**Exercise prompt:** Each line of the listing that contains "SUPRA" should be found and copied.

**Input material:**
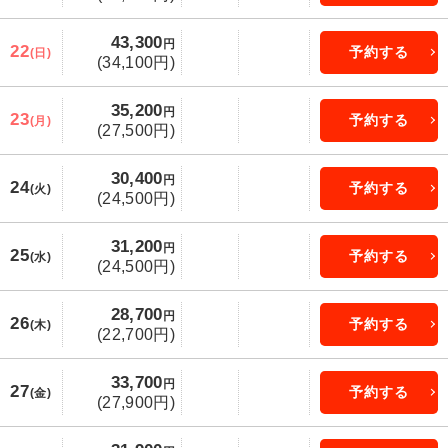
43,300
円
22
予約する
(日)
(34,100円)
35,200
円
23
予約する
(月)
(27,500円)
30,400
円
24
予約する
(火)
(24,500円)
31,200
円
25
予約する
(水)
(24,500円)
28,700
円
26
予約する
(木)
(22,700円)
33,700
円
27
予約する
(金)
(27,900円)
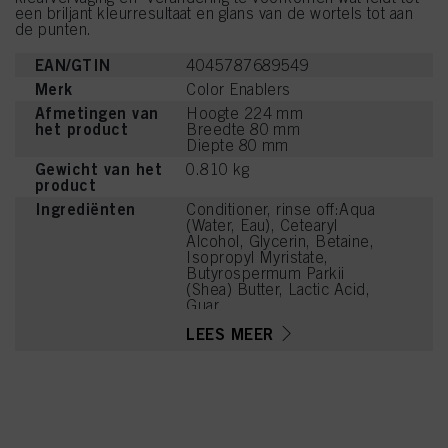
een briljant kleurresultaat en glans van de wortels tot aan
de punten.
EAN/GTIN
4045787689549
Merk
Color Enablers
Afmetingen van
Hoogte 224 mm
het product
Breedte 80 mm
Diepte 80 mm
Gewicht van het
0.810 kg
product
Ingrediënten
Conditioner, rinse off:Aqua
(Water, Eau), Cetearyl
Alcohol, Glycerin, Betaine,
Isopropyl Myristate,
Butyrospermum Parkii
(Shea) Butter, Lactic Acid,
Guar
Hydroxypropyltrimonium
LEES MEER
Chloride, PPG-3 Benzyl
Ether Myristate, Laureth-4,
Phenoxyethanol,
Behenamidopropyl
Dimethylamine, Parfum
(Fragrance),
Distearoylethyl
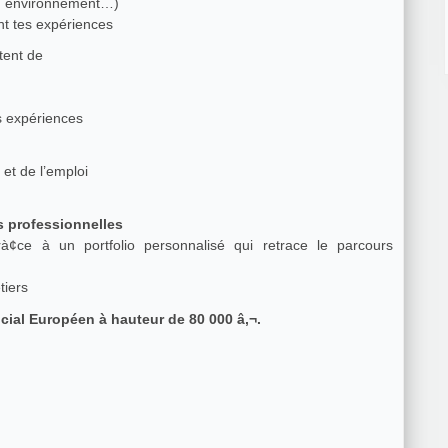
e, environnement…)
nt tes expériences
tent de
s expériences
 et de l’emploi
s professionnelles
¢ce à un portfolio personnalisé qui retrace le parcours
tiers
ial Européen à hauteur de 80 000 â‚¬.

* * *

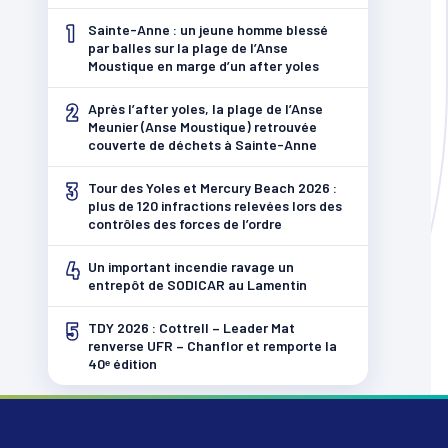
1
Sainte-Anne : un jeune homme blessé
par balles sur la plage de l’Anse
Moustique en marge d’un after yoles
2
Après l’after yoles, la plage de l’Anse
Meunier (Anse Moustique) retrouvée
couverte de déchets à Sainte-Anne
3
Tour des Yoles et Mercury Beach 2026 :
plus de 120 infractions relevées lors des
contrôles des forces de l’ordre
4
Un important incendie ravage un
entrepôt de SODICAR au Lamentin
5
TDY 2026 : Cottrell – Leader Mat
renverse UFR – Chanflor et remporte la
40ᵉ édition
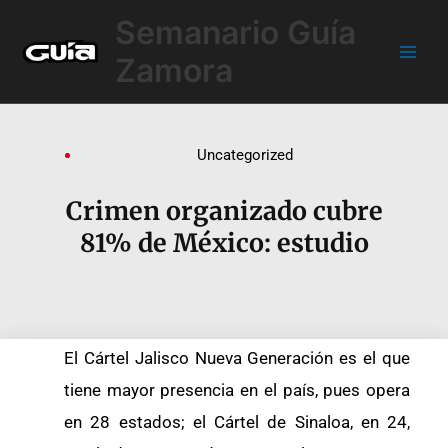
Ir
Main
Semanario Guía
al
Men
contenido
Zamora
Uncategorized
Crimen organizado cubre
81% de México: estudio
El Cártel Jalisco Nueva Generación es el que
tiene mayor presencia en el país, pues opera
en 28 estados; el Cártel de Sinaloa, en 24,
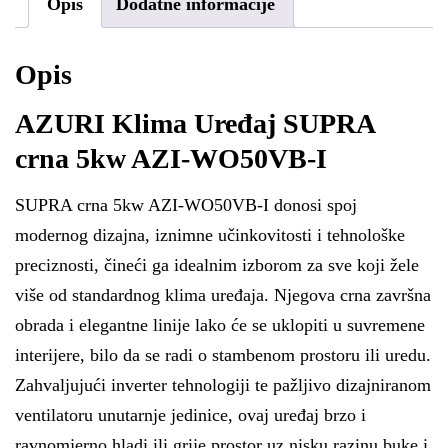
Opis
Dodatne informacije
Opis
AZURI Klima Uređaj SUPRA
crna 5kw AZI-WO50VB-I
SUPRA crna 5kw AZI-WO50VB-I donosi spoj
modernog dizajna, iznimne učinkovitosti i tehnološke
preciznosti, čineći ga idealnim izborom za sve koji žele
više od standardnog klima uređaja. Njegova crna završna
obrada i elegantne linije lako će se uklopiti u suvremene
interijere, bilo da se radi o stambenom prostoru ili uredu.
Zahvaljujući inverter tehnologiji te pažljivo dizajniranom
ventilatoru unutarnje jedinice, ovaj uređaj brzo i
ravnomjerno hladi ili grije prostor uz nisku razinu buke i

==

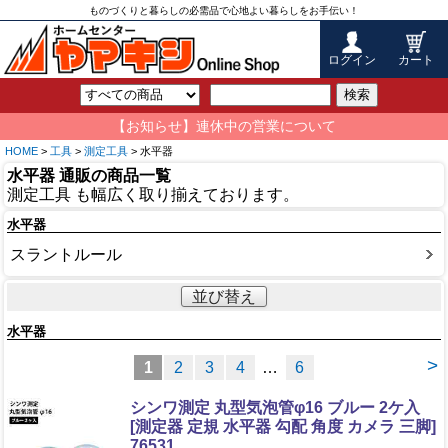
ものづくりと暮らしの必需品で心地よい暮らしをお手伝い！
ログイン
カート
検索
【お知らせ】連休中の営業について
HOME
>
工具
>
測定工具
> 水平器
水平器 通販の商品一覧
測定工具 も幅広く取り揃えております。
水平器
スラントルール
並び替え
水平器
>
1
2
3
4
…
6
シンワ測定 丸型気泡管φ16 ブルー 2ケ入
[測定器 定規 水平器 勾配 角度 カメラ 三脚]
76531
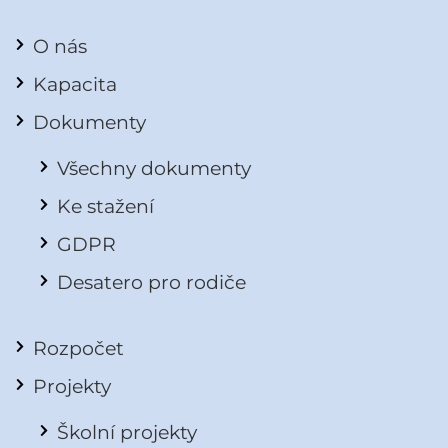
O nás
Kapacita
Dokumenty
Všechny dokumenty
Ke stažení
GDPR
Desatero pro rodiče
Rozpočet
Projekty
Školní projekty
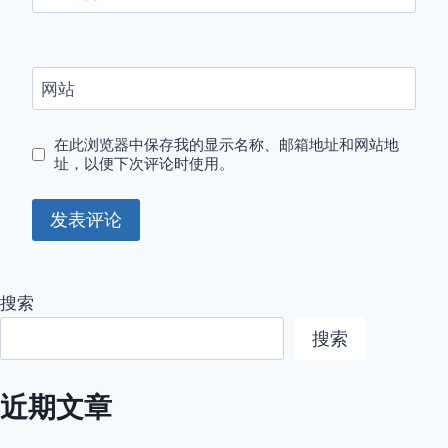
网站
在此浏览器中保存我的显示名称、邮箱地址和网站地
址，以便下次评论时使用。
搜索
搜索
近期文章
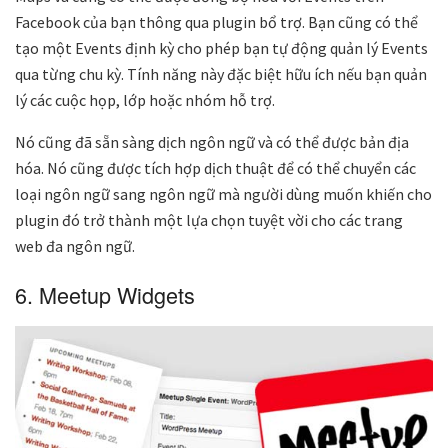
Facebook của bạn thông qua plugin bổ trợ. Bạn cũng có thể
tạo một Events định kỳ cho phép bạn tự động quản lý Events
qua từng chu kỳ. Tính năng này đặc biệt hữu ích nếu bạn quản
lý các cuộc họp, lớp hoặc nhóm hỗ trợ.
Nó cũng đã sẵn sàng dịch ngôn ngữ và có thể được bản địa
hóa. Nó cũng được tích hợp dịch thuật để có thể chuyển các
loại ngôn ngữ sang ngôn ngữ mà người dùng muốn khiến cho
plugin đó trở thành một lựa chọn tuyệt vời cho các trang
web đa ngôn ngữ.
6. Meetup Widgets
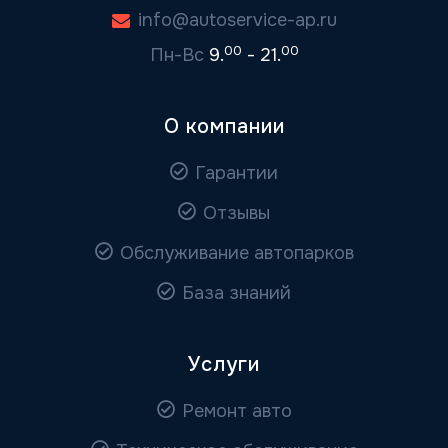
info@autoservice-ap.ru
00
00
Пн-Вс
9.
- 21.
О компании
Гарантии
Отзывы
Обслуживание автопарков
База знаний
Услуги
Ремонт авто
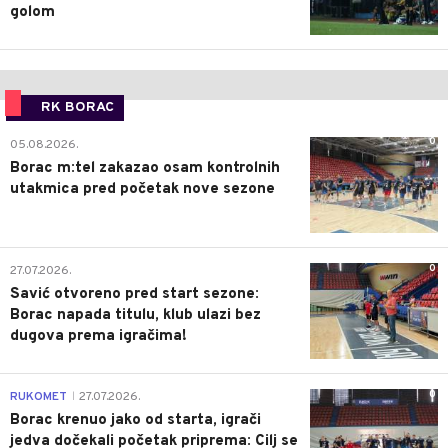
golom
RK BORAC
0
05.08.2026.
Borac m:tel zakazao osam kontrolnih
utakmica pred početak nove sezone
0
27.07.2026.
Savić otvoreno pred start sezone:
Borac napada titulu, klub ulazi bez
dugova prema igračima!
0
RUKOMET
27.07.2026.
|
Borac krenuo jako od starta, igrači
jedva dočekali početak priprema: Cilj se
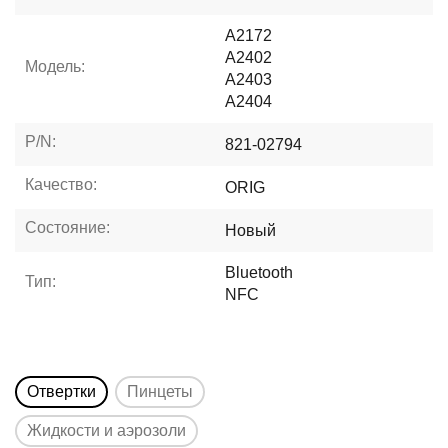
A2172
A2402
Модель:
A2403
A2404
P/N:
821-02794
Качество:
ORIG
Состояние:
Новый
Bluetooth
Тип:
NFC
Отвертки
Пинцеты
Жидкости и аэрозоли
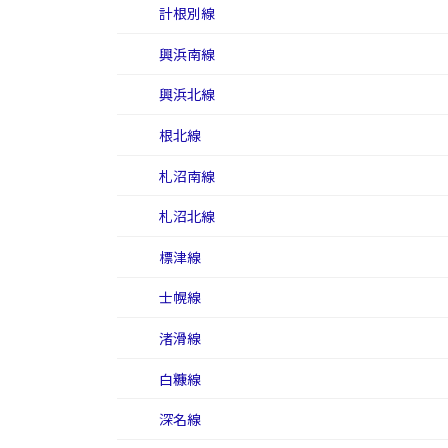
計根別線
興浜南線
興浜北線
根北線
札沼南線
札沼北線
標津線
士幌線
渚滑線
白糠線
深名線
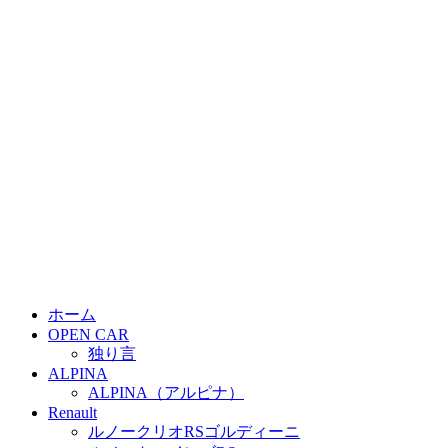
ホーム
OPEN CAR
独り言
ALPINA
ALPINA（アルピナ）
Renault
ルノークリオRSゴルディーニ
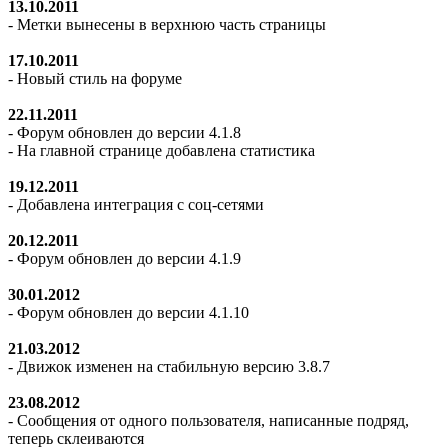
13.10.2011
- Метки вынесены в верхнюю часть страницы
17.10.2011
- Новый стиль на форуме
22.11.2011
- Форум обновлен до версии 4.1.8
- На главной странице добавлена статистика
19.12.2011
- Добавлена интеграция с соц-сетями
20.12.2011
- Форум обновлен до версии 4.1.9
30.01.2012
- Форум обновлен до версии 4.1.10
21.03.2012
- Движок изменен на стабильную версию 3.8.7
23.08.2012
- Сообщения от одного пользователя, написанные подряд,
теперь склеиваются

**Result below:**
AZURI Klima Uređaj SUPRA
SUPRA crna 5kw AZI-WO50VB-I donosi spoj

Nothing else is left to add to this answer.